-- Opening Marker --

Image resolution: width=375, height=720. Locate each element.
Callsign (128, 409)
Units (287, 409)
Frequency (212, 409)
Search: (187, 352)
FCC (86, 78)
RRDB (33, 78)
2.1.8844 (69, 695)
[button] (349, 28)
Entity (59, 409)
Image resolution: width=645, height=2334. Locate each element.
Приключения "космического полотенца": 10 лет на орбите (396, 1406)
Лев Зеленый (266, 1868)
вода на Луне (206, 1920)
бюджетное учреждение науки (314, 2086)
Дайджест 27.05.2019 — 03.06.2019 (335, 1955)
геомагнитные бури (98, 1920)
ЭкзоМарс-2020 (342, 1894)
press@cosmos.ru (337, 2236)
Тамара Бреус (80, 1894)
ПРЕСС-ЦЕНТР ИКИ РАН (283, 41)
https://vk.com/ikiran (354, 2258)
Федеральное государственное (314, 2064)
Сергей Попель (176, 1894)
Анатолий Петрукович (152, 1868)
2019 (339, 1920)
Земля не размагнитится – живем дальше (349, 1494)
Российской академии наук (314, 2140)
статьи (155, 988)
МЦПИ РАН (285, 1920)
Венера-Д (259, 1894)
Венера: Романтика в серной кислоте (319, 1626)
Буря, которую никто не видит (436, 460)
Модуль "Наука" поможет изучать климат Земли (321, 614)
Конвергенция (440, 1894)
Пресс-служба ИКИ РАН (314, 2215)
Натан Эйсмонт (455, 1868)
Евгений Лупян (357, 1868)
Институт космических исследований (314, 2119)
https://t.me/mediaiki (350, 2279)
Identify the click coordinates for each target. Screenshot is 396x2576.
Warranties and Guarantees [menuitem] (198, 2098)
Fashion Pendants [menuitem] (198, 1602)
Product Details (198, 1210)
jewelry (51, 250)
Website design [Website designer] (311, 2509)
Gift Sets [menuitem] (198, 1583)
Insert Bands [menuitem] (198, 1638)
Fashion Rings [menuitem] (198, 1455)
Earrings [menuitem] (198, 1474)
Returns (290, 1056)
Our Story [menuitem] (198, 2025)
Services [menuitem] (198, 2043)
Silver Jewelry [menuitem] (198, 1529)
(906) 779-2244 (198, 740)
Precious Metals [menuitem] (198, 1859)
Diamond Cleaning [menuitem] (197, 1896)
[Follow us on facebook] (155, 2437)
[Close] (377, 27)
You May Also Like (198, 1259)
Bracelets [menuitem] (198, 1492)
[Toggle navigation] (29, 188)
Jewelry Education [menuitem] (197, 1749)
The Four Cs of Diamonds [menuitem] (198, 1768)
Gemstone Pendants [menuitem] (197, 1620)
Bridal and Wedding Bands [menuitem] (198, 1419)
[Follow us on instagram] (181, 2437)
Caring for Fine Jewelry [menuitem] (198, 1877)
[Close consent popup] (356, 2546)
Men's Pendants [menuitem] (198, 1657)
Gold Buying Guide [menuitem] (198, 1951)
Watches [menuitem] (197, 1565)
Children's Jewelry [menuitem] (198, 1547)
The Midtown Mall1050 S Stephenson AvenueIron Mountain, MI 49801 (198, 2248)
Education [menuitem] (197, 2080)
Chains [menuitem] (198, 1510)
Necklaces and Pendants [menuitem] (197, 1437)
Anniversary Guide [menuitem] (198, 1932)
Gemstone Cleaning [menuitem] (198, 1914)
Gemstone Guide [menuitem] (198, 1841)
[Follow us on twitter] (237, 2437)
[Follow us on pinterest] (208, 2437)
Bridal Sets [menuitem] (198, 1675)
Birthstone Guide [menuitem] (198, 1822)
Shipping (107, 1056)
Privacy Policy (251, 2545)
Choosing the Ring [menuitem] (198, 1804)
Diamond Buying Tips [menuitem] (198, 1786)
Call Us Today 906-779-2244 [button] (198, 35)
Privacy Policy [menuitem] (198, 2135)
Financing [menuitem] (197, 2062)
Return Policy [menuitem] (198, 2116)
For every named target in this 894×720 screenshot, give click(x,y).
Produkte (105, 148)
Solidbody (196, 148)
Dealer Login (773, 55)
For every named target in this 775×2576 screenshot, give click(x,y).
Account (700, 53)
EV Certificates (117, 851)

-- Closing Marker --

What is needed >> All that is wanted is the stretch of lines above from the one containing "Fashion Pendants [menuitem] (198, 1602)" through the one containing "Our Story [menuitem] (198, 2025)", duplicated exactly.

Exercise answer >>
Fashion Pendants [menuitem] (198, 1602)
Product Details (198, 1210)
jewelry (51, 250)
Website design [Website designer] (311, 2509)
Gift Sets [menuitem] (198, 1583)
Insert Bands [menuitem] (198, 1638)
Fashion Rings [menuitem] (198, 1455)
Earrings [menuitem] (198, 1474)
Returns (290, 1056)
Our Story [menuitem] (198, 2025)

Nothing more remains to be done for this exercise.